Last Week’s Workouts

Last week's workouts |

It’s been 6 weeks since I last ran.  To say I’m itching to run again is an understatement. I’m missing my sunrise runs!

I’ve been feeling rather lost in my workouts, like they don’t have a purpose.  Obviously, the Sugarloaf Marathon is not happening. The next race that I have on my schedule is Mount Washington Road Race.  I’ve got 8 weeks to get in shape for it.  I’ve been given the ok to walk a little but no incline yet. At least I’m tackling tons of glute strength exercises to build up the buns for that “one hill”.

I’m hoping that I get the green light to try run/walk intervals tomorrow when I see my PT.  I will have to take it very, very s-l-o-w-l-y.  From what I’ve heard from others who have had a stress fracture/pre-stress fracture, the recurrence rate is high. I’m guessing I won’t be in phenomenal shape for Mount Washington.  Everything is at a wait and see point from now on.


45 min Recumbent Bike

Glute strengthening exercises

Bodyweight Tabata with no Frog Jumps and walking lunges instead of jump lunges

Egoscue exercises

I’ll be sharing some of my glute strengthening exercises on Wednesday for the latest edition of Run It. Some are exercises that I’ve been doing for years but others have a slight twist to help fire the glutes up rather than my quads.  I’m such a quad dominant runner that it takes a lot of work for my other muscles to wake up.

Last week's workouts  |


Morning Flow Yoga Class at Bending Bodhi

10 minute walk

Recumbent bike 70 minutes

Egoscue exercises

The warm weather from last week left us (after Marathon Monday of course) and left us with overcast and 40 degree weather. I opted to stay inside rather than freeze my face off on the bike outside.


30 minute recumbent bike

13 minute walk

Glute strengthening + balance exercises


I started adding walking into my routine to feel out my foot.  There’s been no pain or soreness during or afterwards.

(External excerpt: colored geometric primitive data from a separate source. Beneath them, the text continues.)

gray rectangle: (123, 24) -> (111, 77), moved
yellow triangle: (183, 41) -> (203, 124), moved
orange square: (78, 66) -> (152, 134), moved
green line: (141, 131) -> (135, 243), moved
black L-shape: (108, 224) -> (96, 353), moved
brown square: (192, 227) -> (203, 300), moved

Balance Exercises for Runners _


Morning Flow Yoga Class at Bending Bodhi

20 mile bike ride OUTSIDE!

15 minute walk

Egoscue exercises

It wasn’t a super warm day but I couldn’t fathom another day in the basement.  I didn’t want to go to the pool to run either so I bundled up and hit the road on my bike.  Fresh air and a change of scenery hit the spot.

Last week's workouts |


30 minute recumbent bike

15 minute walk

Glute strengthening exercises

Egoscue exercises

Candlelight Restorative Yoga and Massage at Bending Bodhi

I’ve been to three previous Candlelight Restorative Yoga classes before but this one added a new element – massage.  O. M. G. You guys, this class was ahhhhhmazing. Two plus hours of basically snuggling with a bolster or a blanket and having your back, neck, head, arms, calves and feet massaged while in every pose.  Total relaxation. It was the best thing ever.

Last week's workouts |


45 minute recumbent bike

Egoscue exercises

I’ve been super faithful about doing the Egoscue exercises every day.  I can’t say I’ve noticed less pain but then again I didn’t really have intense pain before.  It was more of a tightness feeling here and there. I’m sticking with it though.


20 minute walk + walking around Boston for the day

Egoscue exercises

We spent the day down in Boston walking throughout the city.  I’m happy to report my feet felt great.  Woohoo!

Linking up with Ilka/Angela and Hoho/Tricia for the weekly workout wrap up.

How was your week in workouts?

12 comments on “Last Week’s Workouts

  1. Im probably a lot too proud of myself for the fact I JOINED A NEW BOOT CAMP LAST WEEK!
    One day a week so far.
    All men.
    I was the worst/slowest/etc.
    Im going back again.

  2. So much bike time- I’m impressed! Fingers crossed you can start adding in walk/run intervals asap. I didn’t realize it’s been 6 weeks already!!

  3. Looks like you are making the best of it until you can run again. Speaking of which, when is that happening?

    PS your Garmin needs a charge! :p

  4. I know everyone’s injuries are different, but I’ve had an ankle and a metatarsal stress fracture. Both healed relatively quickly (compared to tendon issues I’ve had) and have not reoccurred (KNOCK ON WOOD). I’ve also had a “real” metatarsal fracture on the other foot which was not nearly as painful as the stress fracture. Go figure. Good job on keeping active! The 20 mile outdoor bike ride had to have felt good. It takes a special kind of crazy to pool run (oh, I qualify!). I hope you get the clearance to start running soon. Thanks for linking!